I was rather dismayed today after reading an article in the New York Times entitled ” Medicare Finds How Hard It Is To Save Money,” written by Reed Abelson (NYT April 7, 2008). The article summarized what seems to be Medicare’s failure to save money by having nurses call patients with chronic diseases (e.g., heart disease, diabetes). The study began in 2005 and included about 160,000 people. Medicare paid 8 companies about 360 million dollars to make the calls. So far, the results have not shown any significant cost savings to Medicare. There are no data yet (if ever) to show if the study subjects have better health outcomes.
Why was I so unhappy after reading the article?

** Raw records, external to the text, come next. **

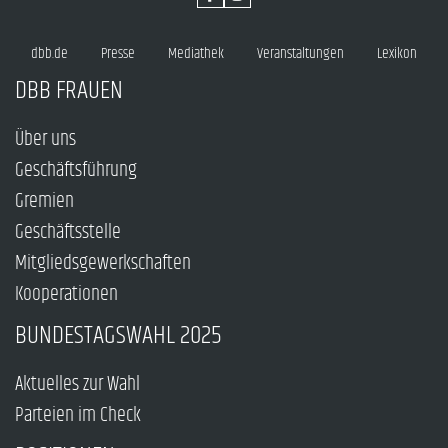
dbb.de
Presse
Mediathek
Veranstaltungen
Lexikon
DBB FRAUEN
Über uns
Geschäftsführung
Gremien
Geschäftsstelle
Mitgliedsgewerkschaften
Kooperationen
BUNDESTAGSWAHL 2025
Aktuelles zur Wahl
Parteien im Check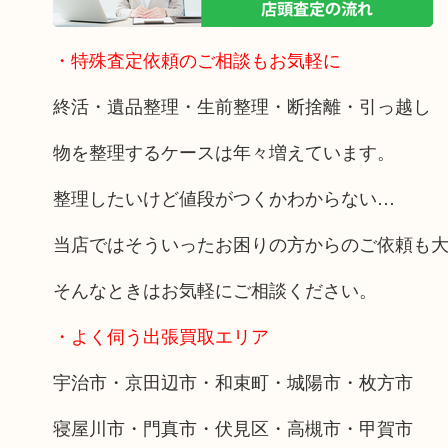
・特殊査定依頼のご相談もお気軽に
終活・遺品整理・生前整理・断捨離・引っ越し
物を整理するケースは年々増えています。
整理したいけど値段がつくかわからない…
当店ではそういったお困りの方からのご依頼も
そんなときはお気軽にご相談ください。
・よく伺う出張買取エリア
宇治市・京田辺市・和束町・城陽市・枚方市
寝屋川市・門真市・伏見区・高槻市・甲賀市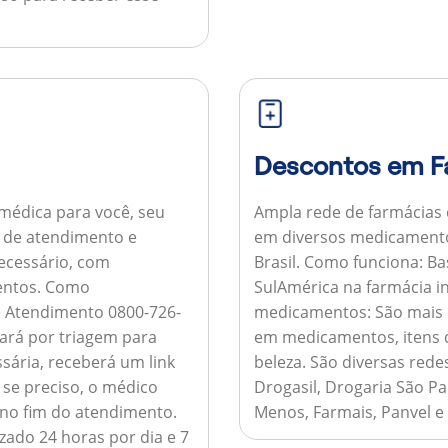
Descontos em F
médica para você, seu
Ampla rede de farmácias
al de atendimento e
em diversos medicamento
necessário, com
Brasil.
Como funciona:
Bas
entos.
Como
SulAmérica na farmácia 
de Atendimento 0800-726-
medicamentos:
São mais 
ará por triagem para
em medicamentos, itens d
sária, receberá um link
beleza. São diversas rede
 se preciso, o médico
Drogasil, Drogaria São Pa
 no fim do atendimento.
Menos, Farmais, Panvel e
zado 24 horas por dia e 7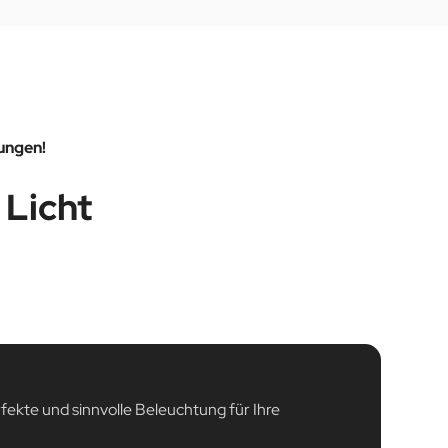
ungen!
 Licht
rfekte und sinnvolle Beleuchtung für Ihre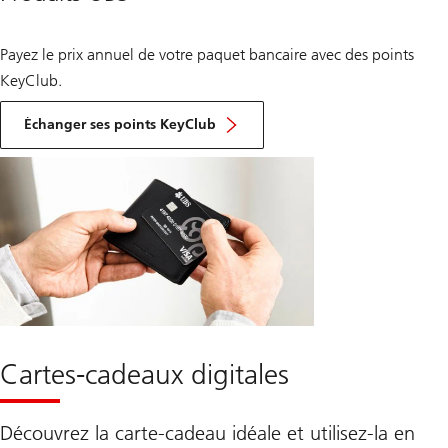
Payez le prix annuel de votre paquet bancaire avec des points
KeyClub.
Échanger ses points KeyClub
Cartes-cadeaux digitales
Découvrez la carte-cadeau idéale et utilisez-la en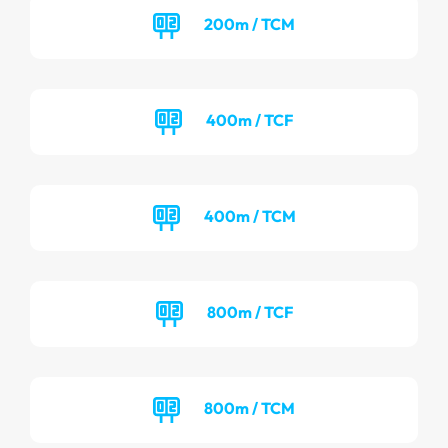
200m / TCM
400m / TCF
400m / TCM
800m / TCF
800m / TCM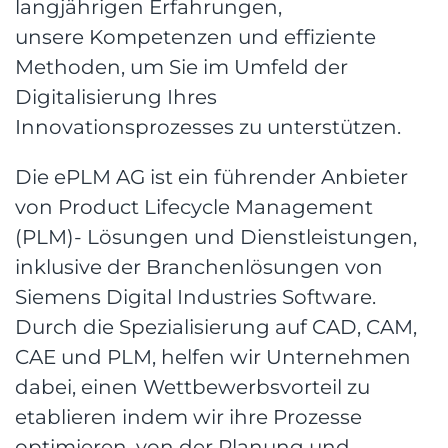
langjährigen Erfahrungen,
unsere Kompetenzen und effiziente
Methoden, um Sie im Umfeld der
Digitalisierung Ihres
Innovationsprozesses zu unterstützen.
Die ePLM AG ist ein führender Anbieter
von Product Lifecycle Management
(PLM)- Lösungen und Dienstleistungen,
inklusive der Branchenlösungen von
Siemens Digital Industries Software.
Durch die Spezialisierung auf CAD, CAM,
CAE und PLM, helfen wir Unternehmen
dabei, einen Wettbewerbsvorteil zu
etablieren indem wir ihre Prozesse
optimieren, von der Planung und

First, I thought the article was well-written- that was not the problem. The problem seems to be the Medicare administration. It is hard to believe Medicare (presumably someone specific at Medicare?) thought that a few phone calls to patients with chronic diseases would save the system big money within only 2-3 years. I would have predicted that if the phone calls were effective in getting patients to seek more care, the short-term costs would go up. There are reams and reams of data from numerous studies that have already shown that “case management” of patients with chronic diseases saves money- lots of money. The way the money gets saved is by having expert teams manage the disorders (i.e., not just making telephone calls) which results in astonishing savings over time by preventing or slowing progression of disease. It takes time to achieve these types of cost savings. Let’s not forget what accounts for the majority of diabetes care costs. If you have read some of my earlier entries, you already know that the lions share of diabetes care costs are for management of the chronic complications, all of which are preventable by good care long-term. Didn’t the Medicare Program gurus look at the results of the Kaiser-Permanente Health Care Programs for chronic disease? Quite a long time ago, Kaiser-Permanente discovered that they could save gobs of money if they could treat their patients with chronic diseases (I think Kaiser has focused on diabetes, cancer, and heart disease, but I’m not certain- there may be other disorders included) in such a way that they could prevent the complications, which accounted for the major costs in treating the chronic diseases. For example, more than 50% of all Medicare patients on kidney dialysis have diabetes. Kaiser found that by setting up care teams that aggressively managed the patient care, health outcomes were dramatically improved (about 50% better than expected) and the cost savings to Kaiser were huge.
What should Medicare do?
Medicare would do well to emulate what Kaiser-Permanente and others are doing and forget about the phone calls. Phone calls are great to help us remember our hairdresser and dentist appointments, but Medicare could spend its money better. Also, Medicare should not get discouraged about efforts to save money- they just need to be patient (it takes time for chronic complications to develop in people with chronic diseases; 2-3 years would not be enough time even if their intervention was a good one (e.g. case management teams).